Amyot believes data management – and the cost of getting it wrong – is important enough to warrant getting specific legal advice.
“It can be a bit of an investment to make sure that you’re okay as far as your data-management systems and your compliance with these new regulations, but it’s certainly an area you need to pay attention to.”
Even with all the good will in the world, it may not be possible to avoid data-related problems.
That’s why businesses should make sure they have security-breach systems and protocols in place as well, says Chris Hewat, a partner at Blake, Cassels & Graydon LLP.
“You need incident-management processes so that if there is a denial-of-service attack or another breach, your people are trained to respond,” says Hewat. “It’s not enough to just buy the security software.”

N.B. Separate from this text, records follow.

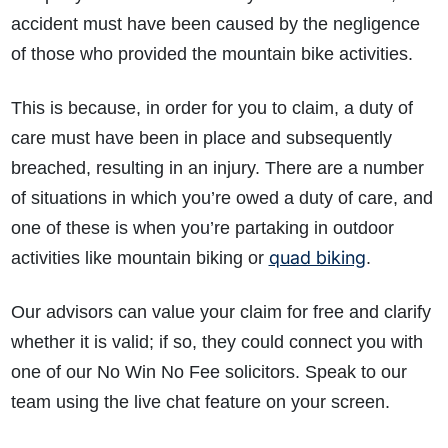
accident must have been caused by the negligence
of those who provided the mountain bike activities.
This is because, in order for you to claim, a duty of
care must have been in place and subsequently
breached, resulting in an injury. There are a number
of situations in which you’re owed a duty of care, and
one of these is when you’re partaking in outdoor
quad biking
activities like mountain biking or
.
Our advisors can value your claim for free and clarify
whether it is valid; if so, they could connect you with
one of our No Win No Fee solicitors. Speak to our
team using the live chat feature on your screen.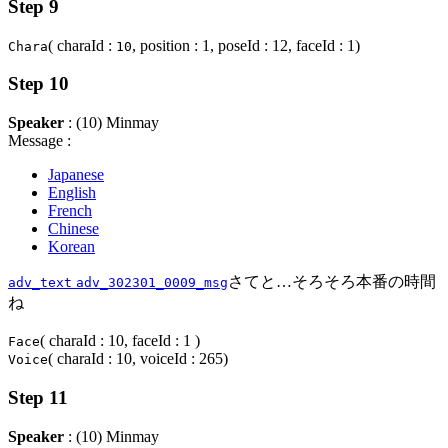
Step 9
( charaId :
, position : 1, poseId : 12, faceId : 1)
Chara
10
Step 10
Speaker
: (10) Minmay
Message :
Japanese
English
French
Chinese
Korean
さてと…そろそろ本番の時間
adv_text
adv_302301_0009_msg
ね
( charaId : 10, faceId : 1 )
Face
( charaId : 10, voiceId : 265)
Voice
Step 11
Speaker
: (10) Minmay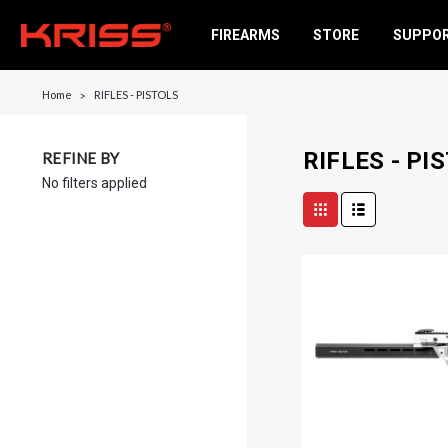
FIREARMS
STORE
SUPPO
Home
RIFLES - PISTOLS
RIFLES - PI
REFINE BY
No filters applied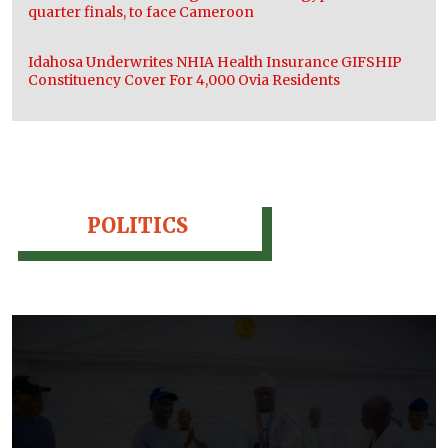
quarter finals, to face Cameroon
Idahosa Underwrites NHIA Health Insurance GIFSHIP
Constituency Cover For 4,000 Ovia Residents
POLITICS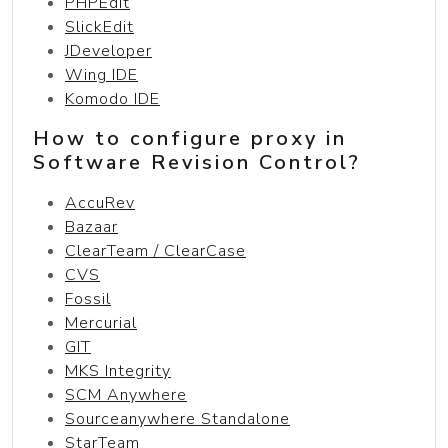
PHPEdit
SlickEdit
JDeveloper
Wing IDE
Komodo IDE
How to configure proxy in
Software Revision Control?
AccuRev
Bazaar
ClearTeam / ClearCase
CVS
Fossil
Mercurial
GIT
MKS Integrity
SCM Anywhere
Sourceanywhere Standalone
StarTeam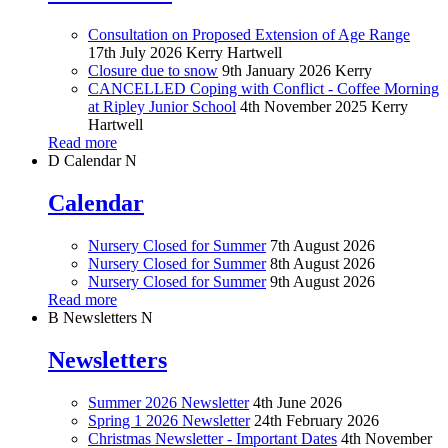
Consultation on Proposed Extension of Age Range
17th July 2026
Kerry Hartwell
Closure due to snow
9th January 2026
Kerry
CANCELLED Coping with Conflict - Coffee Morning
at Ripley Junior School
4th November 2025
Kerry
Hartwell
Read more
D
Calendar
N
Calendar
Nursery Closed for Summer
7th August 2026
Nursery Closed for Summer
8th August 2026
Nursery Closed for Summer
9th August 2026
Read more
B
Newsletters
N
Newsletters
Summer 2026 Newsletter
4th June 2026
Spring 1 2026 Newsletter
24th February 2026
Christmas Newsletter - Important Dates
4th November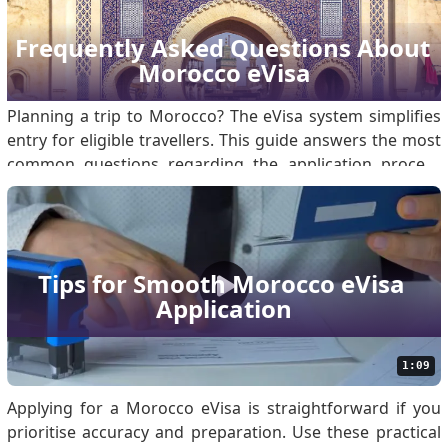
or business purposes that involve a stay in Morocco. The
eVisa for Morocco will save travelers from having to visit
Frequently Asked Questions About 
an embassy or deal with physical documentation, thus
Morocco eVisa
making their entry smoother and quicker. Is there an
online.
Planning a trip to Morocco? The eVisa system simplifies
entry for eligible travellers. This guide answers the most
common questions regarding the application process
and requirements. What is the Morocco eVisa for
Travelers? The Morocco eVisa is a digital authorisation
that allows eligible foreign nationals to e.
Tips for Smooth Morocco eVisa 
Application
1:09
Applying for a Morocco eVisa is straightforward if you
prioritise accuracy and preparation. Use these practical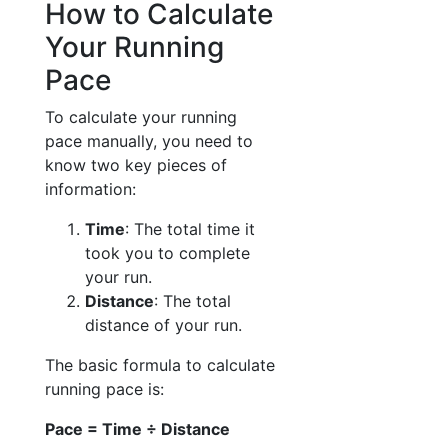
How to Calculate
Your Running
Pace
To calculate your running
pace manually, you need to
know two key pieces of
information:
Time
: The total time it
took you to complete
your run.
Distance
: The total
distance of your run.
The basic formula to calculate
running pace is:
Pace = Time ÷ Distance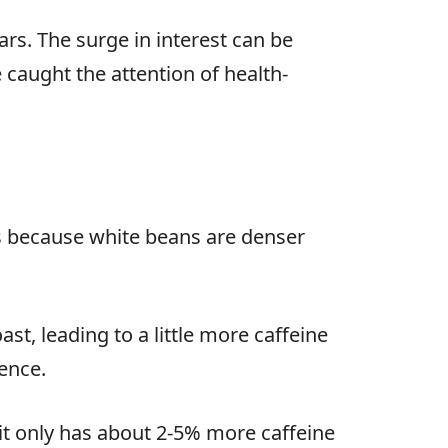
ars. The surge in interest can be
 caught the attention of health-
is because white beans are denser
t, leading to a little more caffeine
rence.
it only has about 2-5% more caffeine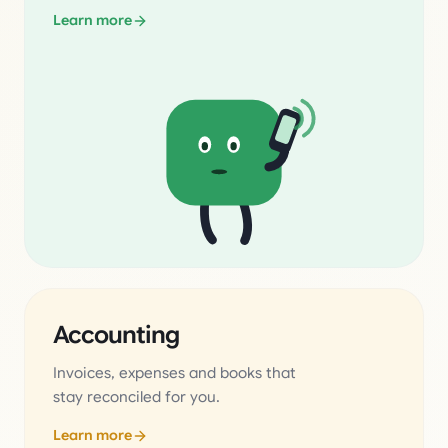
Learn more
Accounting
Invoices, expenses and books that
stay reconciled for you.
Learn more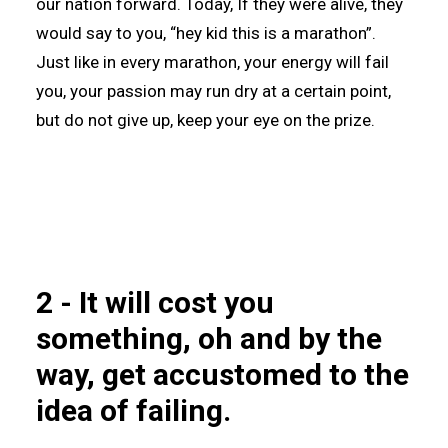
our nation forward. Today, If they were alive, they
would say to you, “hey kid this is a marathon”.
Just like in every marathon, your energy will fail
you, your passion may run dry at a certain point,
but do not give up, keep your eye on the prize.
2 - It will cost you
something, oh and by the
way, get accustomed to the
idea of failing.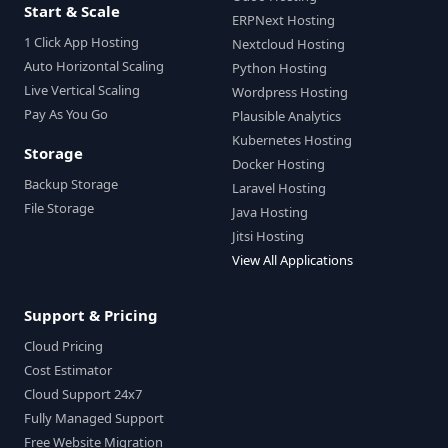
Start & Scale
ERPNext Hosting
1 Click App Hosting
Nextcloud Hosting
Auto Horizontal Scaling
Python Hosting
Live Vertical Scaling
Wordpress Hosting
Pay As You Go
Plausible Analytics
Kubernetes Hosting
Storage
Docker Hosting
Backup Storage
Laravel Hosting
File Storage
Java Hosting
Jitsi Hosting
View All Applications
Support & Pricing
Cloud Pricing
Cost Estimator
Cloud Support 24x7
Fully Managed Support
Free Website Migration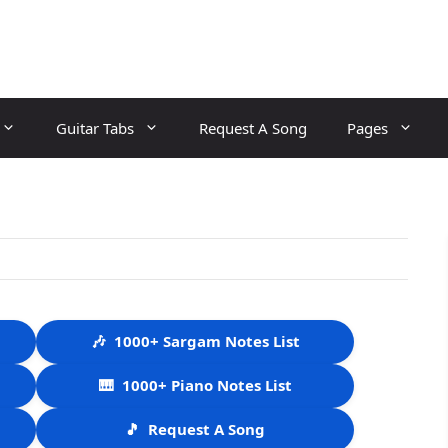
Guitar Tabs
Request A Song
Pages
🎶
1000+ Sargam Notes List
🎹
1000+ Piano Notes List
🎵
Request A Song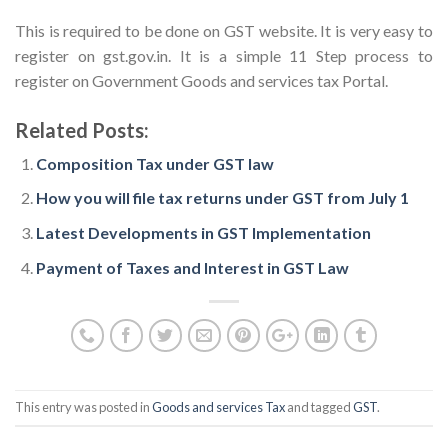
This is required to be done on GST website. It is very easy to
register on gst.gov.in. It is a simple 11 Step process to
register on Government Goods and services tax Portal.
Related Posts:
Composition Tax under GST law
How you will file tax returns under GST from July 1
Latest Developments in GST Implementation
Payment of Taxes and Interest in GST Law
This entry was posted in
Goods and services Tax
and tagged
GST
.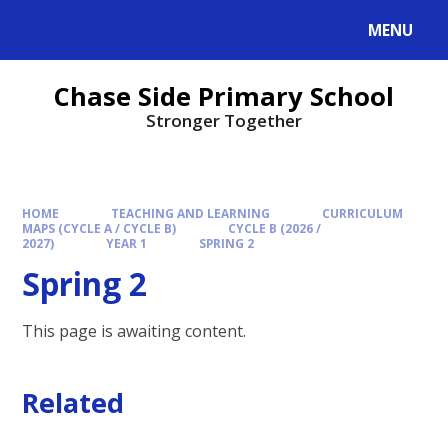
MENU
Chase Side Primary School
Stronger Together
HOME
TEACHING AND LEARNING
CURRICULUM
MAPS (CYCLE A / CYCLE B)
CYCLE B (2026 /
2027)
YEAR 1
SPRING 2
Spring 2
This page is awaiting content.
Related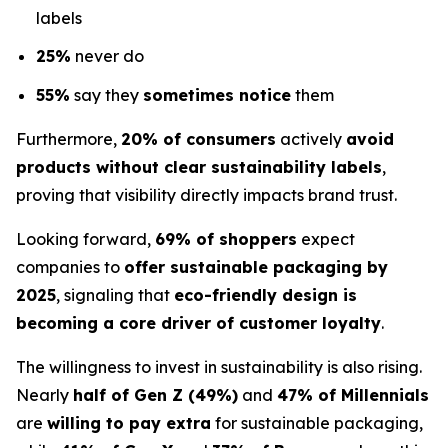
labels
25%
never do
55%
say they
sometimes notice
them
Furthermore,
20% of consumers
actively
avoid
products without clear sustainability labels
,
proving that visibility directly impacts brand trust.
Looking forward,
69% of shoppers
expect
companies to
offer sustainable packaging by
2025
, signaling that
eco-friendly design is
becoming a core driver of customer loyalty
.
The willingness to invest in sustainability is also rising.
Nearly
half of Gen Z (49%)
and
47% of Millennials
are
willing to pay extra
for sustainable packaging,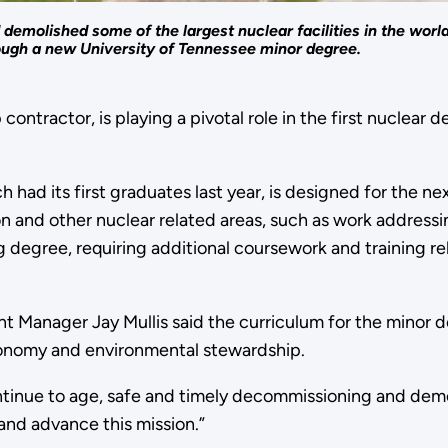
molished some of the largest nuclear facilities in the world
rough a new University of Tennessee minor degree.
 contractor, is playing a pivotal role in the first nucl
had its first graduates last year, is designed for the ne
on and other nuclear related areas, such as work addressi
 degree, requiring additional coursework and training r
Manager Jay Mullis said the curriculum for the minor d
 economy and environmental stewardship.
ntinue to age, safe and timely decommissioning and demol
and advance this mission.”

A security breach is among the most serious risks an organization faces because it can wipe out both customer and investor confidence in a mater of moments, says Hewat, an M&A and securities lawyer who also advises on governance.
That means discussions about data management should not be confined to the IT department personnel, he says. It should also be discussed around the board table.
“Boards are responsible for the oversight of their companies. That elevates it to a key board issue. Just as boards are involved in the oversight of financial risk, cybersecurity is one of the high-focus areas for boards right now.”
With so much at stake, Hewat says an increasing number of boards are commissioning third-party technology audits of their company’s data practices.
And their customers are demanding to see the reports they commission.
“Increasingly, significant customers are demanding to see the results so they know that if they incorporate a vendor’s technology they’re not going to risk jeopardizing their own system, leading to a loss of confidence in their own company. So exactly the same types of protections applied to accounting matters are being applied to cybersecurity matters.”
Sometimes even potential customers are insisting on seeing a third-party audit before signing a supply deal, especially in cases where what they’re buying is incorporated into their own systems.
Guindi at Oslers says the bottom line for businesses of all sizes is that it’s “never too early” to start thinking aggressively about data management. His best advice? Don’t do the least you can get away with.
“Never assume that complying with your home jurisdiction, best practices and standards is enough because as you expand into other counties or other sectors, you can’t assume that’s going to be sufficient. Health has different standards than finance, which has different standards than entertainment.
“It’s not one of those things that is the lowest common denominator. You actually have to go to the highest standard that applies to you and even that highest standard isn’t higher than what you need in all aspects of your business, you can’t afford to be short there. You’ve got to go to the highest standard and apply that across all geographies and fields.”